Però i santi i miracoli li hanno fatti...

«Sí, ma solo quelli che hanno fatto, perché non è detto che tutti i miracoli dei santi siano veri. Noi sappiamo che i miracoli possono esistere, la Chiesa li domanda per rassicurarsi sulla santità delle persone, ma poi non obbliga nessuno a crederci. Questa sete del prodigioso è tipica di una fede debole. Ma quando uno sa che Dio esiste e che Gesú Cristo è risorto, cosa volete che gli interessi delle altre cose? Non vorrei apparire il negatore di tutto il praeter naturale. No, ci può anche essere, però ci dice poco, e soprattutto è esposto al rischio dell'errore».

 

Questa gente non mette in dubbio il patrimonio di fede della Chiesa. Si confessano deboli, la loro disperazione consiste nel non sentire piú i loro figli vicini...

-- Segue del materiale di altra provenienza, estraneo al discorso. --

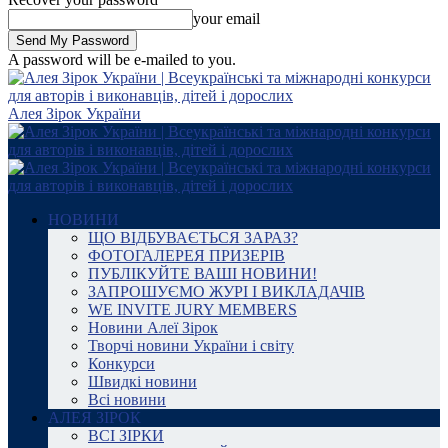
your email
A password will be e-mailed to you.
Алея Зірок України
НОВИНИ
ЩО ВІДБУВАЄТЬСЯ ЗАРАЗ?
ФОТОГАЛЕРЕЯ ПРИЗЕРІВ
ПУБЛІКУЙТЕ ВАШІ НОВИНИ!
ЗАПРОШУЄМО ЖУРІ І ВИКЛАДАЧІВ
WE INVITE JURY MEMBERS
Новини Алеї Зірок
Творчі новини України і світу
Конкурси
Швидкі новини
Всі новини
АЛЕЯ ЗІРОК
ВСІ ЗІРКИ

«Il problema non è che non li "sentano". È che "sia" cosí. Queste donne devono sapere che il loro figlio c'è, che pensa a loro, che loro possono aiutarlo perché lui ha bisogno del loro aiuto, che lui può aiutarle: questo è molto piú importante del fatto di sentire o non sentire».

 

Che rischi corre la persona che si abbandona a queste pratiche?

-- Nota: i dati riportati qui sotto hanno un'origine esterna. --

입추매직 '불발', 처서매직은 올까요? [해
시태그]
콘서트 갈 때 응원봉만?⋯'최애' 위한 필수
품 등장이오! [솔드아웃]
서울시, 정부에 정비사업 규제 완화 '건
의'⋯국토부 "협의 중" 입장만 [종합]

«Sono cose niente affatto salutari per l'equilibrio psichico delle persone. Ne abbiamo la controprova: spessissimo i fenomeni di squilibrio, che qualche volta vengono denunciati come possessioni diaboliche, sono cominciati con delle evocazioni, per cui questi soggetti alla fine si sono messi su una strada che deteriora la solidità della persona umana».

 

Ma se uno ha questo tipo di sensibilità particolarmente sovraeccitata, se ha questo "dono"?

«Se uno ha questa malattia, pazienza. Ma io dico una cosa in piú: che la malattia gli è venuta perché non ha vissuto in pienezza la fede cristiana, che continuamente richiama queste verità, nella Pasqua, nel giorno dei Santi, ogni domenica. Questi fenomeni qui sono fenomeni borghesi, di origine».

 

Sono solo fenomeni di curiosità?

«Fenomeni di curiosità, di sazietà e anche di vuoto. Il Signore ci ha tracciato lui la strada. È come se un treno a un certo momento dicesse: io sono stanco di camminare sulle rotaie, ho bisogno della libertà. E allora va sull'autostrada. Questo è certo un treno libero, originale, pieno di iniziativa, però non riesce a camminare bene. Cosí quelli, poverini, si danno da fare ad andare avanti faticosamente, con pochi risultati, e alla fine anche con molta delusione, perché bisognerebbe davvero scrivere la fenomenologia di come vanno a finire queste persone».

 

E i sacerdoti che stanno in mezzo a loro?

«San Paolo ci dice che dobbiamo godere con chi gode e piangere con chi piange, non ci dice che dobbiamo zoppicare con chi zoppica e smarrirci con chi si smarrisce».

 

 

 

 

Estratto da Famiglia Cristiana, 27 (2000).